Les critiques de Bifrost

Revival

Revival

Stephen KING
ALBIN MICHEL
448pp - 23,49 €

Bifrost n° 80

Critique parue en octobre 2015 dans Bifrost n° 80

Années 60, dans une petite bourgade du Maine, s'installe un nouveau pasteur, jeune, dynamique, aux méthodes pédagogiques ensorcelantes basées sur sa passion, l'électricité, « une des portes que Dieu a ouvertes vers l’infini ». Il fascine plus particulièrement Jamie Morton, le narrateur, un enfant d’une famille nombreuse qui est le premier habitant de la commune à l’avoir rencontré. Si le Révérend Charles Jacobs sort assez rapidement de sa vie à la suite d’un scandale, il ne l’aura pas moins marqué par son charisme et ses talents, quand bien même la guérison miraculeuse qu’il réalise ne re-posait, de son propre aveu, que sur un effet placebo. On suit Jamie dans ses émois adolescents, ses éveils artistiques, en même temps qu’il narre le destin des autres membres de la famille.

Devenu guitariste professionnel dans des groupes se produisant à travers le pays, il se retrouve à la quarantaine au bout du rouleau, alcoolique et drogué. Sa route croise à nouveau celle de Charles Jacobs, qui le soigne et le sèvre. Une renaissance due à ses miracles électriques. Mais jusqu’où ira le sauveur ? S’il n'agit pas toujours d’une manière très orthodoxe, il est difficile de s’en offusquer, quand bien même son apparent désintéressement ressemble à de la manipulation. Quand bien même ses cobayes connaissent des troubles inquiétants, qu’il dit temporaires.

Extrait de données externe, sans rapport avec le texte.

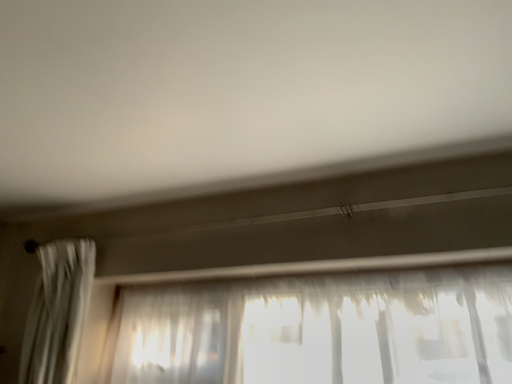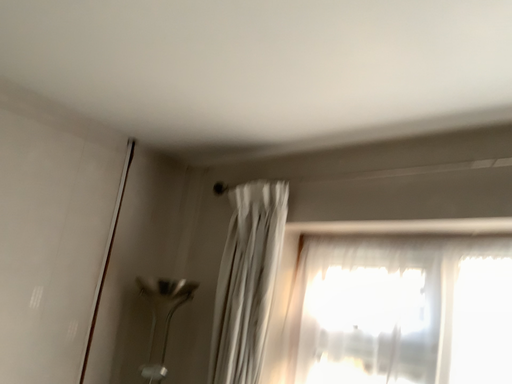 Question: Which way did the camera rotate in the video?

Choices:
 (A) rotated left
 (B) rotated right

Answer: (A)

Divers thèmes se répondent et se chevauchent à travers ce roman étalé sur cinquante ans, autour du sens de la vie et de la question de l’au-delà. De ce point de vue, la religion apparaît comme une carotte et un bâton, qui aide à vivre ceux qui n’ont pas la force d’y parvenir seuls. Ce n’est cependant pas celle-ci, ni ses plus coupables représentants qui sont au centre du récit, malgré la discrète mention de l’église shilohiste du Maine (toujours en activité, mais moins radicale que du temps de son fondateur, Franck Weston Sandford, à l’édifiant parcours). Si les prédicateurs sont assimilés à des bonimenteurs de foire qui contentent les crédules avec une habile rhétorique et quelques tours de passe-passe, on quitte rapidement la dimension religieuse pour celle du fanatisme, de la manipulation psychologique, enfin de la démiurgie du savant hanté par un grand œuvre, peu préoccupé du sort de ses cobayes.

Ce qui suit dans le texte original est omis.